Your 2026 Garden

I do no less than 2" above the seedling for 14 hours a day for light. If yellow leaves are present have you fed them any diluted fertilizer ? I use fish emulsion. Its smells horrendous, but really seems to keep my seedlings happy. Or they may be getting overwatered. What type of soil did you use to plant them them in?
They're in Miracle Grow potting soil. The cherry tomato is doing wonderful. I'll spray them with my kelp and see if that helps. I haven't fertilized them, so next time I water, I'll make up a weak batch.
 
I was wondering about that, the viability of keeping seeds for many years I presume? We've planted the leftover seeds from the year or two prior and just double plant, like instead of two or three kernels of corn, we'd put in five or six. Easy to prune back later.

Ours we just keep in the basement where it's cooler. I put a huge bag of perennial flower seeds I could only use half of last year in the freezer. Not sure if those will be any good this year, but we'll see!

Now for a seed hoarder, (kidding) I could understand wanting to get the perfect climate to keep them in, to keep them healthy. I am absolutely no help as you just heard what haphazard way I treat ours lol.
Seed hoarding is half the reason I frequent a seed library. 😅 Anything more than a year or two old can be donated and won’t be ‘wasted.’ Because I will do my best to save every single seed that can possibly be saved, but I will never have the space plant them all, so someone might as well benefit!
 
I have cabbage, broccoli, celery, greens, an absolute boatload of potatoes, tomatoes, bell peppers and Japanese eggplant going rn and still need to get my squash and zucchini in the ground and I still need to buy Carolina reaper and Thai chili plants, might throw in a few other fun varieties too and in my herb garden I have added dill and basil and want to get another lemongrass plant and another rosemary plant
 
For seed starting this year, I had a leftover bag of miracle grow potting mix that I screened through half inch hardware cloth and a second screening through an old colander. To that I added an equal portion of coir and a half portion of pearlite.

After the sprouts were ready to pot up, I added to the basic mix some composted manure, mushroom compost, a little more pearlite, some sand, a bit of soil from the garden (so they could get introduced to their future environment), and a little fertilizer that has mycorrhizal fungi to encourage good root development. I think they're doing okay.
 
Last edited:
My 2026 garden plans.

The 4 raised beds this year will be:
  1. tomatoes and basil
  2. peppers and marigold
  3. hubbard squash, borage, and nasturtium
  4. and for the shady one I'll be planting successions of lettuce, spinach, radicchio, and beets
Onions and garlic will be scattered amongst all 4 beds.

DS has claimed one of my herb beds for his new banana tree so I may be planting catmint to fill the ground around it if anything.
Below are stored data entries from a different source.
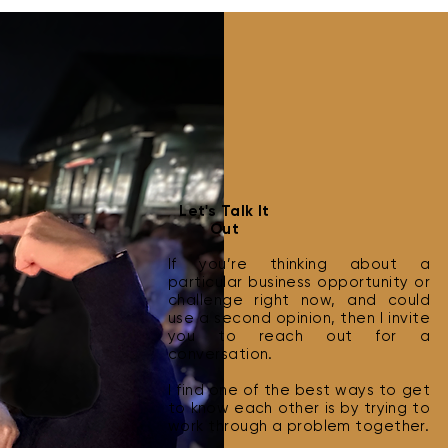
Best Practices for Cold
How 
Let's Talk It
Outreach
Clie
Out
If you’re thinking about a
particular business opportunity or
challenge right now, and could
use a second opinion, then I invite
you to reach out for a
conversation.
I find one of the best ways to get
to know each other is by trying to
work through a problem together.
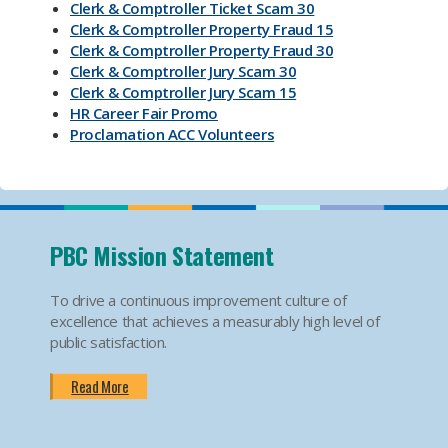
Clerk & Comptroller Ticket Scam 30
Clerk & Comptroller Property Fraud 15
Clerk & Comptroller Property Fraud 30
Clerk & Comptroller Jury Scam 30
Clerk & Comptroller Jury Scam 15
HR Career Fair Promo
Proclamation ACC Volunteers
Oktoberfest 2025
Mental Health Substance Use Awareness
Back to School PBC! Volunteer Promo
PBI Airport
Become an Election Worker
PBC Mission Statement
How To Apply For Passport PSA
Find Your Court Date PSA
To drive a continuous improvement culture of
Jury Duty Request Postponement And Excusals
excellence that achieves a measurably high level of
PSA
public satisfaction.
Apply For Marriage Licenses PSA
How To Traffic Payments PSA
Read More
PBIA Amenities
PBIA Fast Checkpoints
Ending HIV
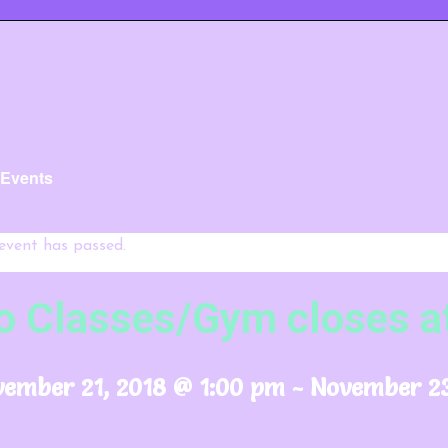
l Events
 event has passed.
o Classes/Gym closes a
ember 21, 2018 @ 1:00 pm
-
November 23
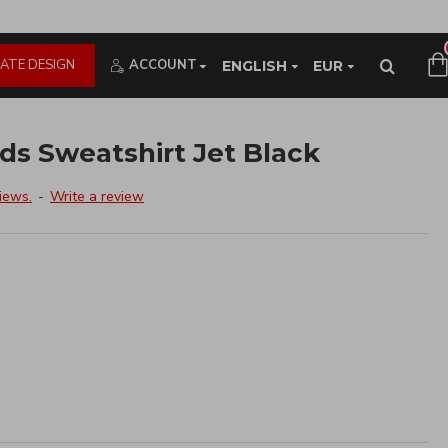
ATE DESIGN
ACCOUNT
ENGLISH
EUR
s Sweatshirt Jet Black
iews.
-
Write a review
The second one has/will have oregano, thyme, and parsley.

Carrots are already growing in tall pots with soil that's pretty much a 50/50 mix of sand and coir with a bit of sifted compost so their growth isn't inhibited.

I about gave up on potatoes after last year's dismal harvest but someone here mentioned they had had phenomenal results from using just mushroom compost. Then DB said one of his neighbors uses compost and straw and always gets an excellent harvest. In the end I've decided to give it one more try. I've got 4"/10cm of pure mushroom compost in the bottom of 2 grow bags. Placed the spuds on top of that and used a string trimmer to thresh some straw from the end of the winter bale I used in the chickens nest boxes. I mixed the straw bits with an equal amount of mushroom compost and will be topping off as they grow. If this doesn't work, I'm done with them.

Around the fruit trees, I've got
  1. some June bearing strawberries
  2. Pie pumpkins
  3. 2 different mints
  4. Chamomile
  5. Low growing wildflowers
The everbearing strawberries are over near the blackberries.

The herb beds that was taken by the banana tree was meant for rosemary and sage. An idea is bubbling in me brain for them.
 
How many seed potatoes in how big of grow bag?

I was reading 5 to 10 gallon container per seed potato
When I've grown tatties in containers or old compost/feed bags, I've always used one smallish seed potato per ten litres ( = 3 gallons, rounded up a bit)
 
How many seed potatoes in how big of grow bag?
50 lb dog food bag with drainage holes stabbed in the bottom.
I was reading 5 to 10 gallon container per seed potato
My large containers like that are all black plastic. Not a great idea to my thinking for root veg when the summers regularly stay above 95f/35c for 2-3 months with little rainfall. I can water but that doesn't add humidity to the atmosphere.